As I lay on my side on a gurney, I remembered and blurted out that I hadn’t done any of the prep, and that I had already had a colonoscopy. The doctor assured me that this didn’t matter, and that I had already made an appointment for this colonoscopy. She proceeded to perform it without anesthesia.
I watched shadowy figures on a monitor above her and had no idea what I was seeing. Whatever the scope was showing, it looked like a vague ultrasound.
I “passed” the dream-colonoscopy, too. The doctor told me to return in 4-1/2 years. I argued back that I didn’t have to return for ten years. She countered that I “had an appointment.”)
My next real appointment is with my “T and A man” next week.
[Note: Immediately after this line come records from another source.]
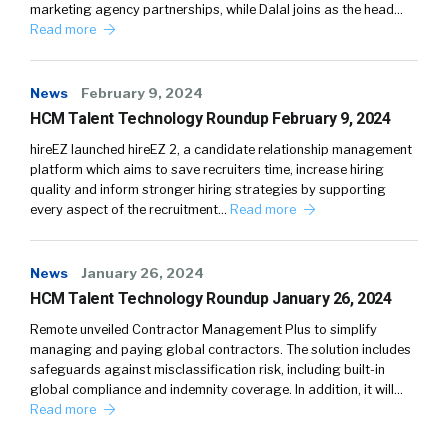
marketing agency partnerships, while Dalal joins as the head…
Read more
News
February 9, 2024
HCM Talent Technology Roundup February 9, 2024
hireEZ launched hireEZ 2, a candidate relationship management
platform which aims to save recruiters time, increase hiring
quality and inform stronger hiring strategies by supporting
every aspect of the recruitment…
Read more
News
January 26, 2024
HCM Talent Technology Roundup January 26, 2024
Remote unveiled Contractor Management Plus to simplify
managing and paying global contractors. The solution includes
safeguards against misclassification risk, including built-in
global compliance and indemnity coverage. In addition, it will…
Read more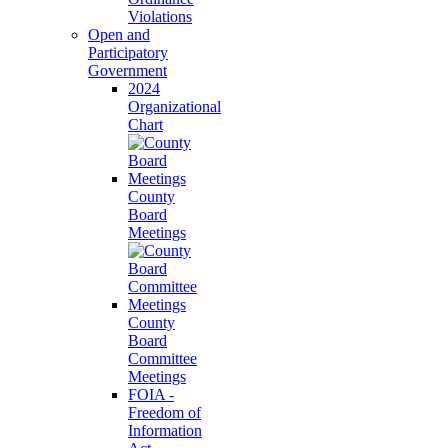
Violations
Open and
Participatory
Government
2024
Organizational
Chart
County
Board
Meetings
County
Board
Committee
Meetings
FOIA -
Freedom of
Information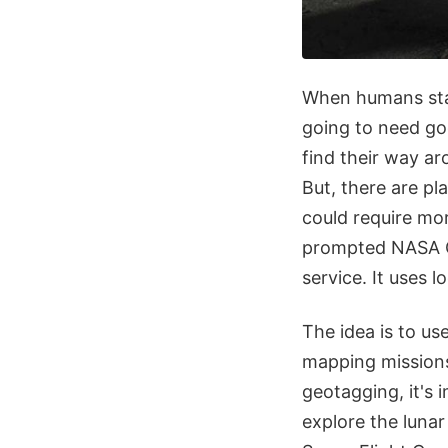
When humans sta
going to need goo
find their way ar
But, there are pl
could require mo
prompted NASA Go
service. It uses 
The idea is to u
mapping missions
geotagging, it's 
explore the luna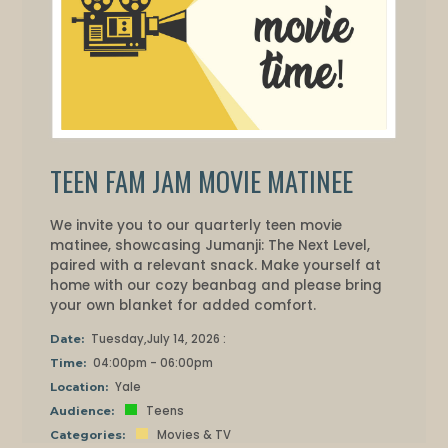
TEEN FAM JAM MOVIE MATINEE
We invite you to our quarterly teen movie
matinee, showcasing Jumanji: The Next Level,
paired with a relevant snack. Make yourself at
home with our cozy beanbag and please bring
your own blanket for added comfort.
Tuesday,July 14, 2026 :
Date:
04:00pm - 06:00pm
Time:
Yale
Location:
Teens
Audience:
Movies & TV
Categories: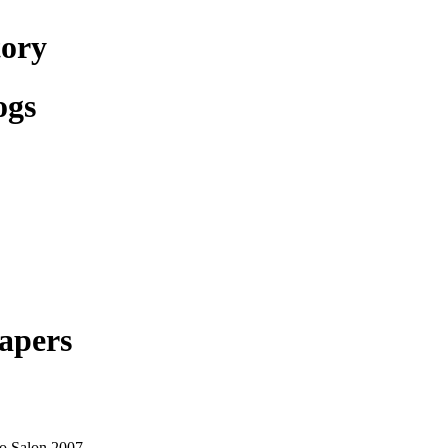
tory
ogs
apers
o Salon 2007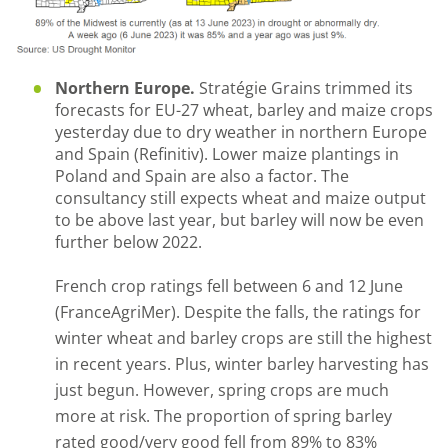
Northern Europe.
Stratégie Grains trimmed its
forecasts for EU-27 wheat, barley and maize crops
yesterday due to dry weather in northern Europe
and Spain (Refinitiv). Lower maize plantings in
Poland and Spain are also a factor. The
consultancy still expects wheat and maize output
to be above last year, but barley will now be even
further below 2022.
French crop ratings fell between 6 and 12 June
(FranceAgriMer). Despite the falls, the ratings for
winter wheat and barley crops are still the highest
in recent years. Plus, winter barley harvesting has
just begun. However, spring crops are much
more at risk. The proportion of spring barley
rated good/very good fell from 89% to 83%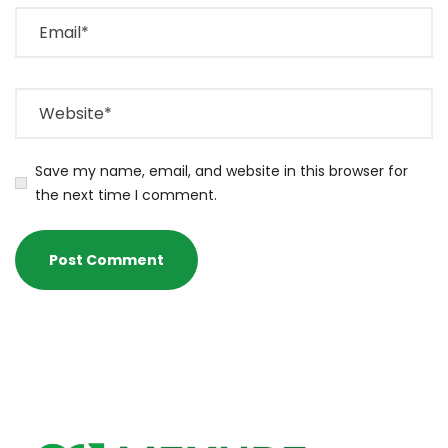
Save my name, email, and website in this browser for
the next time I comment.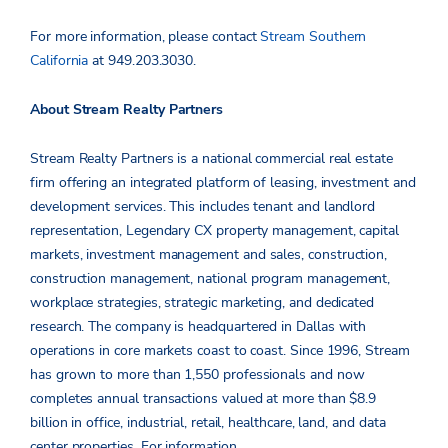
For more information, please contact
Stream Southern
California
at 949.203.3030.
About Stream Realty Partners
Stream Realty Partners is a national commercial real estate
firm offering an integrated platform of leasing, investment and
development services. This includes tenant and landlord
representation, Legendary CX property management, capital
markets, investment management and sales, construction,
construction management, national program management,
workplace strategies, strategic marketing, and dedicated
research. The company is headquartered in Dallas with
operations in core markets coast to coast. Since 1996, Stream
has grown to more than 1,550 professionals and now
completes annual transactions valued at more than $8.9
billion in office, industrial, retail, healthcare, land, and data
center properties.
For information,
The second meeting of my Creativity Heals group was a smorgasbord of fabulous work that included knitting, crocheting, fabric arts, scrapbooking, photography, writing, and painting both digital and non. I’ll post photos once I get permission. The optional prompt for the meeting was “Sunshine.” Here’s my response:
Full size. The egret is a tracing from the photo I took here.
This article and
tell more about the group. The prompt for our March meeting is “Home.”My TinkerLab TinkerSketch Sketchbook Challenge doodles continue –now for March. Back in February, for the prompt “Upside Down”:
Full size. I traced the sand castle from an image I took off the Web.
For the prompt “Fluffy”:
More art pieces from the challenge are here.
GypsyWynd ⋅ March 05, 2015
No matter how many have gone before, your journey was unique.